- _ABOUT THIS EXERCISE_
Begin at the line below that has "Durée maximale (en mois)". Stop after the line that has "Политика обработки персональных данных", repeating each line exactly and leaving out the pictures.

-- -- --

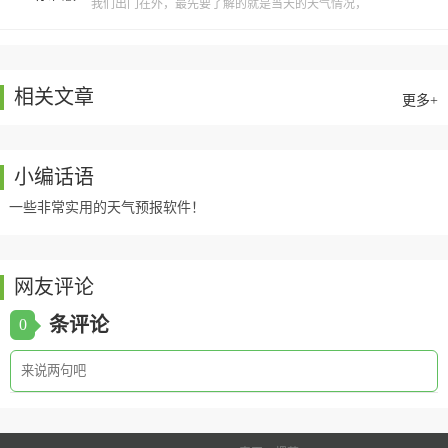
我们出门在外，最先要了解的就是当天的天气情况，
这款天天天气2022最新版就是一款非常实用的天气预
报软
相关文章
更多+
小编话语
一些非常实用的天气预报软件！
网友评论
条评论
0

-- -- --

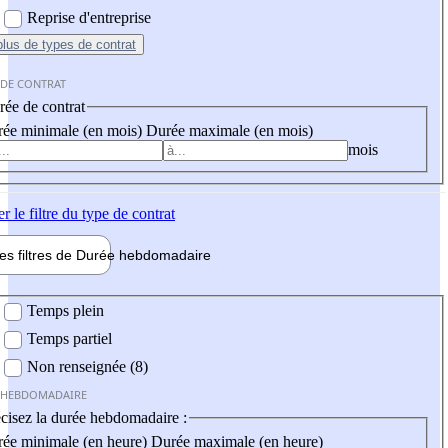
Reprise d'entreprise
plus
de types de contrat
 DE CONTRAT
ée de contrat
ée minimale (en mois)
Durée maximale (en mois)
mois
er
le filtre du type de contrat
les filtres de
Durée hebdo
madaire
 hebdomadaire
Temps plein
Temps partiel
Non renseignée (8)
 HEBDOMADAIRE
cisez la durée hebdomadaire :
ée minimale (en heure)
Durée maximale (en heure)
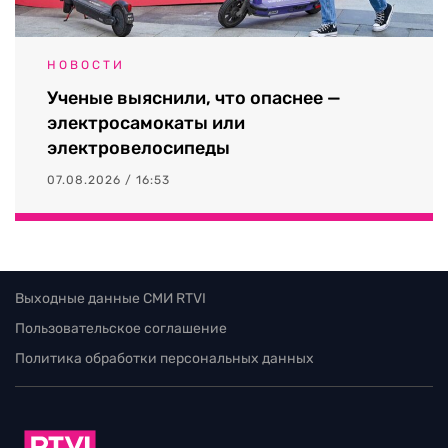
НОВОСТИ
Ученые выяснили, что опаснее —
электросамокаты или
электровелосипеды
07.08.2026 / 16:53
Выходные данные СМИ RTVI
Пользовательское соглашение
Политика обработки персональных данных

-- -- --

- _EXERCISE OUTPUT_
Durée maximale (en mois)
mois
er
le filtre du type de contrat
les filtres de
Durée hebdo
madaire
 hebdomadaire
Temps plein
Temps partiel
Non renseignée (8)
 HEBDOMADAIRE
cisez la durée hebdomadaire :
ée minimale (en heure)
Durée maximale (en heure)
НОВОСТИ
Ученые выяснили, что опаснее —
электросамокаты или
электровелосипеды
07.08.2026 / 16:53
Выходные данные СМИ RTVI
Пользовательское соглашение
Политика обработки персональных данных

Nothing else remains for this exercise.